China's healthcare revolution to bolster response to coronavirus
Updated 11:15, 22-Jan-2020
Tom Fowdy

Editor's note: Tom Fowdy is a British political and international relations analyst and a graduate of Durham and Oxford universities. He writes on topics pertaining to China, the DPRK, Britain, and the U.S. The article reflects the author's opinions, and not necessarily the views of CGTN.

The global media has been intensely focusing on the outbreak of the coronavirus in Wuhan, the capital of central China's Hubei Province. Although there are inevitable fears over its spread, the response of Chinese authorities to the disease has in fact been decisive, open and resolute. Central leaders have called for transparency and accountability in handling the crisis.

While the mainstream media is likely to continue to be skeptical and dramatic as events unfold, it is important to observe behind the headlines that for many years now China has been actively pursuing a "healthcare revolution", with authorities working towards goals to dramatically transform the quality of care, life and services available in China with high levels of investment. Given this, China's capability in responding to this crisis will be vastly different from the severe acute respiratory syndrome (SARS) outbreak of 2003.

To start off on the topic of China and public health, the country is in a unique situation: How do you provide widely available healthcare services to a nation of 1.4 billion people, not least when that country was only a few decades ago in a state of poverty and largely of an agrarian nature? Such a situation means that once upon a time high quality medical infrastructure was scarce, doctor numbers were lower and modern medicines were not available. In 1966, World Bank data shows there was only an average of 0.91 doctors and 1.45 hospital beds available per 1000 people.

The seafood market in Wuhan. /CCTV Photo

The seafood market in Wuhan. /CCTV Photo

Yet a transformation has taken place. China's government has made continuing investment in high quality healthcare – a key indicator of national development. Its goal is to create a comprehensive, universal and affordable health care system which can cover everyone, a key part of the country's reform and opening-up initiative. As a result, healthcare spending has soared astronomically, with Statista research finding that China's total healthcare spending soared from some 1.5 trillion yuan (about 210 billion U.S. dollars) in 2008 to nearly 6 trillion yuan (about 855 billion U.S. dollars) in 2018.

Comparing the same statistics above, China's number of doctors per 1,000 people has more than doubled to 1.7, also a heralding of its success in education, while the number of hospital beds per 1,000 people increased nearly fourfold to 4.2 by 2012. Subsidies for hospitals increased from 84 billion yuan in 2010 to 270.5 billion yuan in 2018.

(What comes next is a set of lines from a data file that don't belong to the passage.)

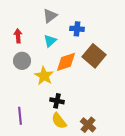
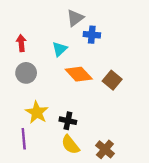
gray triangle: (50, 16) -> (75, 18), moved
brown square: (94, 56) -> (112, 80), moved, size x0.7
orange diamond: (66, 62) -> (79, 74), turned 65
yellow star: (44, 76) -> (37, 112), moved

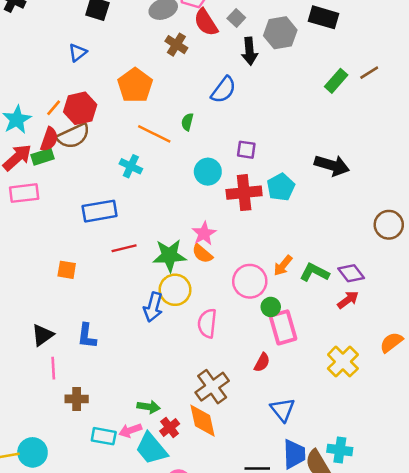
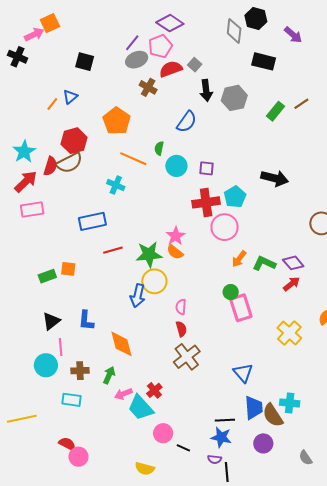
red semicircle: (206, 22) -> (171, 69), turned 105
gray hexagon: (280, 33) -> (234, 98), moved
orange line: (54, 108) -> (52, 104), moved
green rectangle: (43, 157) -> (47, 276), moved
cyan circle: (208, 172) -> (176, 166), moved
pink circle: (250, 281) -> (225, 227), moved
pink semicircle: (207, 323) -> (181, 307), size x0.7
red semicircle: (262, 362) -> (181, 329), moved, turned -42
green arrow: (149, 407) -> (109, 375), moved, turned -72
orange diamond: (203, 421) -> (122, 344), moved
cyan rectangle: (104, 436) -> (72, 400), moved
cyan circle: (33, 452) -> (46, 365), moved

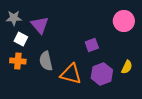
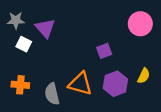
orange cross: (18, 61) -> (20, 85), moved
gray semicircle: (46, 61) -> (52, 94), moved

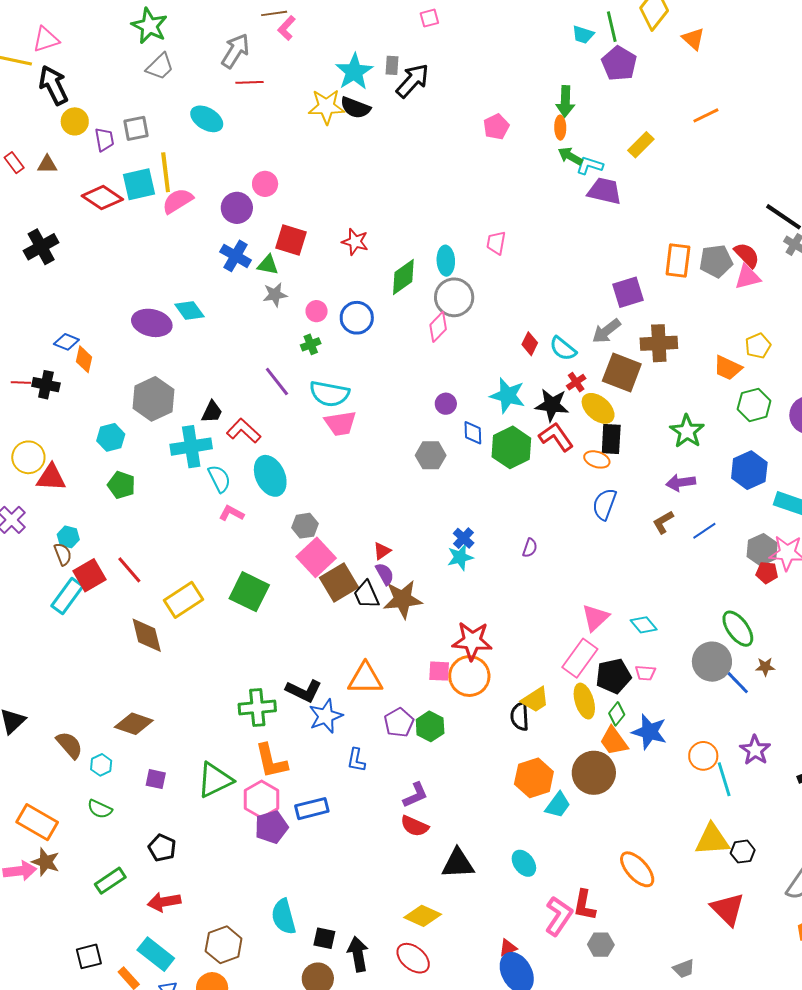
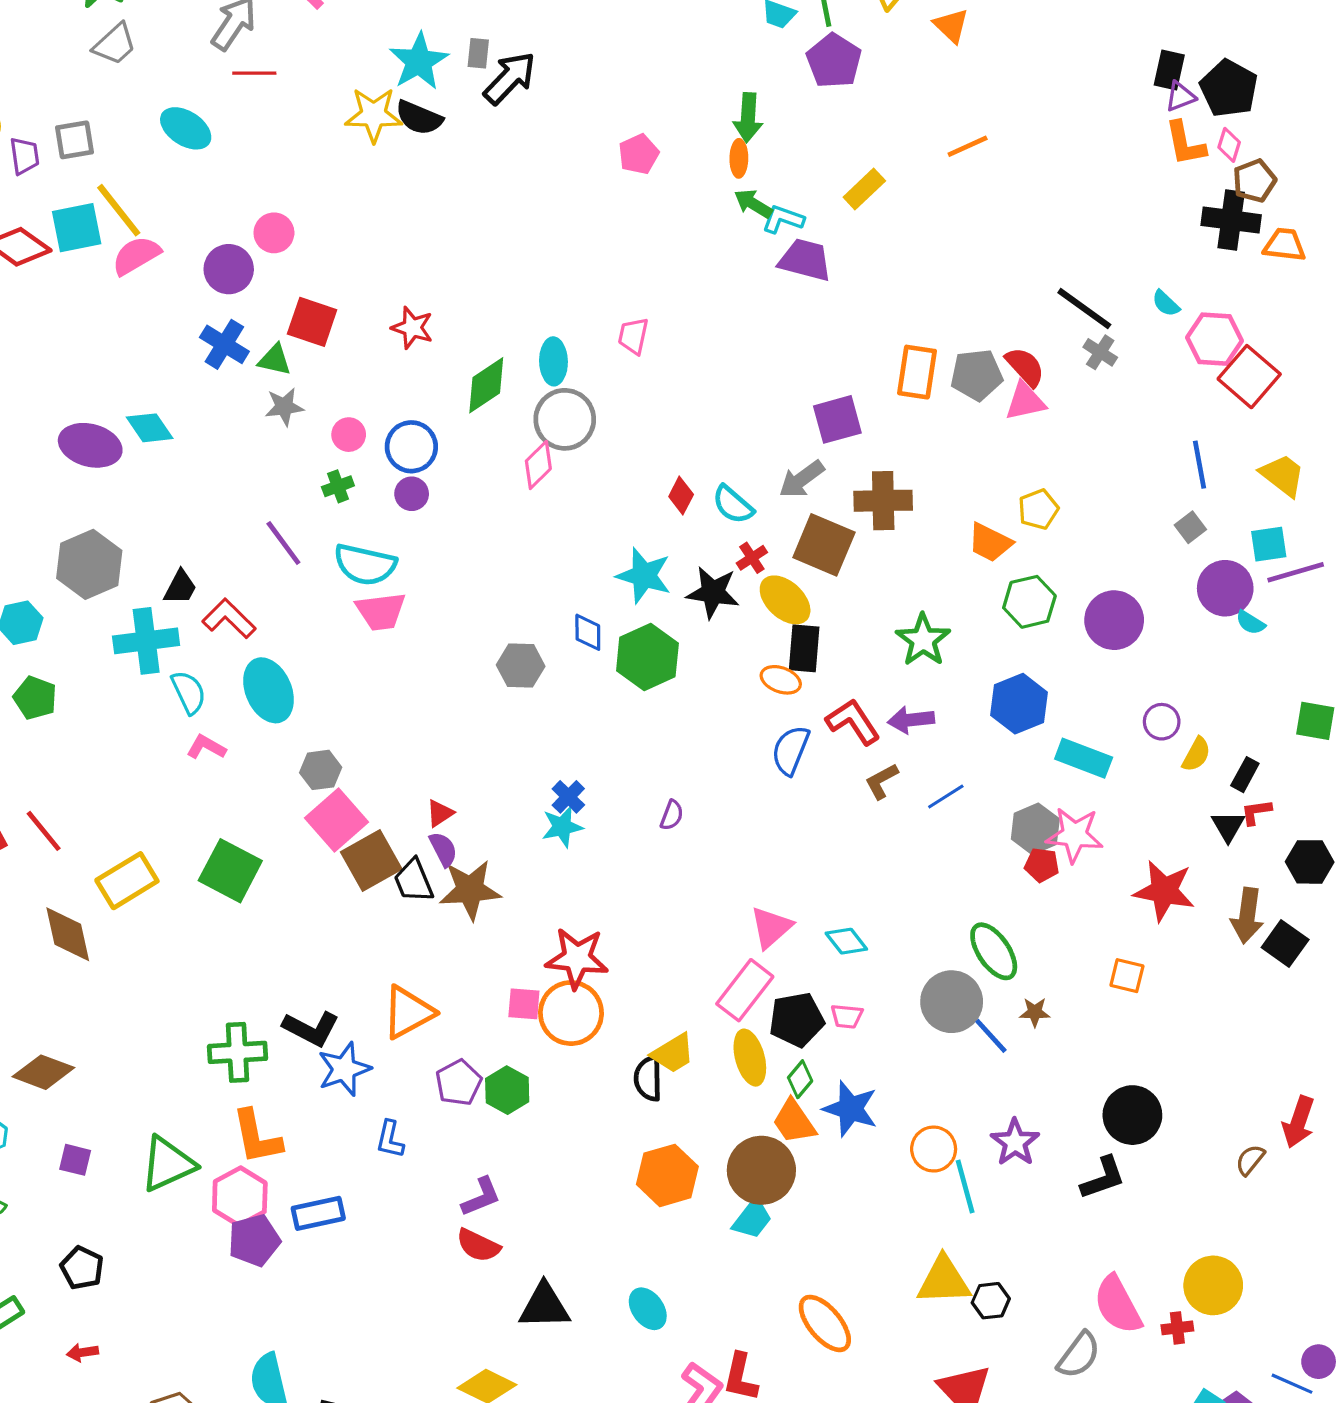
yellow line: (166, 172) -> (119, 210), turned -33
purple circle: (446, 404) -> (412, 494), moved
red L-shape: (556, 437) -> (853, 722), moved
orange triangle: (365, 679) -> (408, 1012), turned -30
cyan trapezoid: (558, 805) -> (752, 1219), moved
red arrow: (164, 902) -> (82, 1352), size x0.6

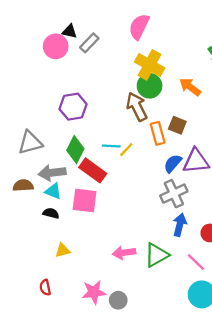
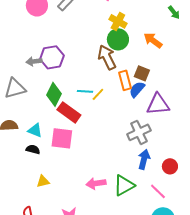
yellow cross: (150, 65) -> (118, 21), size x0.7
blue semicircle: (173, 163) -> (137, 89), moved
gray arrow: (52, 173) -> (34, 61), moved, size x0.7

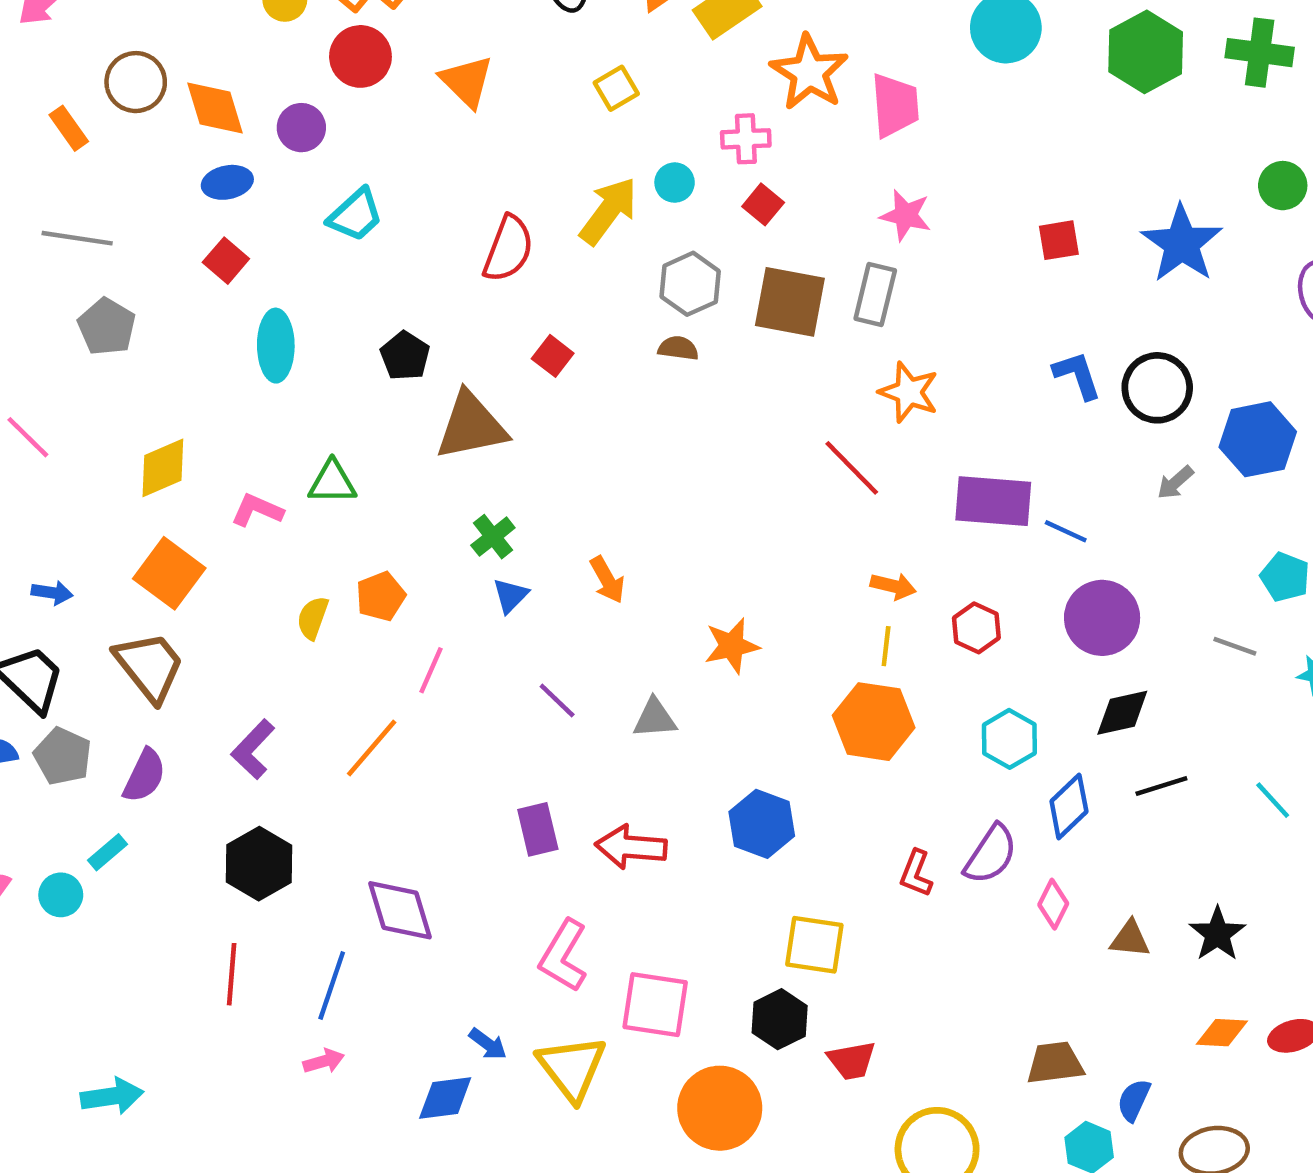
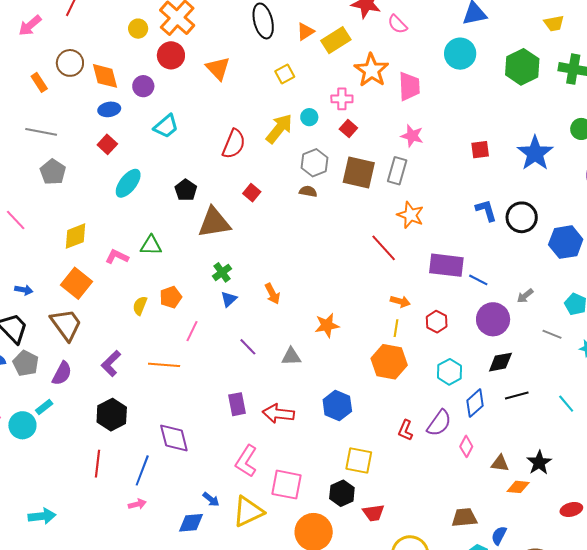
cyan ellipse: (276, 346) -> (128, 183), turned 36
gray arrow: (1175, 483) -> (525, 296), moved
orange line: (372, 748) -> (164, 365), turned 52
cyan circle: (61, 895) -> (22, 425), size x1.4
orange diamond: (1222, 1033) -> (518, 487), moved
yellow triangle: (572, 1068) -> (248, 511), turned 40

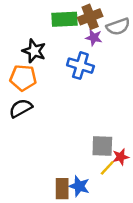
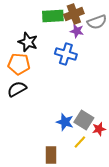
gray square: (102, 146) -> (84, 120), turned 30
yellow line: (107, 168) -> (80, 142), moved
blue star: (79, 186) -> (65, 122), moved

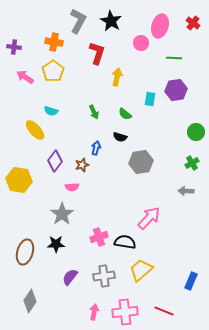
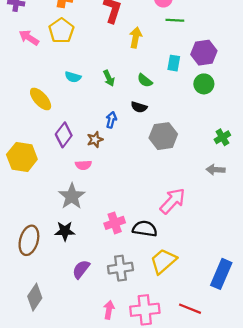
green line: (174, 58) -> (175, 20), moved
cyan semicircle: (51, 111) -> (73, 77), moved
green circle: (196, 132) -> (204, 84), moved
blue rectangle: (191, 281) -> (221, 274), size x1.4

In addition, the government has also invested heavily to ensure greater public access to medicine and pharmacy. A Bloomberg study highlights that government investment has also seen the average price of drugs and pharmaceutical goods fall from 672 yuan to 17.36 yuan, dropping beyond the American median price of 83.16 yuan. The government has also encouraged greater private investment in pharmaceutical and biotechnology firms with venture capital deals more than tripling from less than 4 billion U.S. dollars in 2015 to 17.6 billion U.S. dollars in 2018.

The results of these investments are quite clear. World Health Organization (WHO) data has found that maternal mortality rates in China dropped from 10,000 in 2000 to 4,900 in 2017, and China's average life expectancy has soared from 66 years in 1978 to 76.79 in 2019, almost equaling that of the United States, while the country's infant mortality rate has fallen from 135 in the 1950s to 9.5 in 2012, a 3-4 percent decline every year. 

Moving into the future, China's National Health commission states that the government has set a goal of increasing the country's cancer survival rate by an additional 15 percent by 2030.

Given these figures, as the mainstream media cover the current situation they are unlikely to tell you just how much and how drastically China's healthcare environment has changed, not just in the space of 40 years, but in the space of a single decade. Undoubtedly, the country's authorities are taking healthcare and public well-being very seriously and from this, their ability to respond and contain the new virus is likely being underestimated by Western commentary.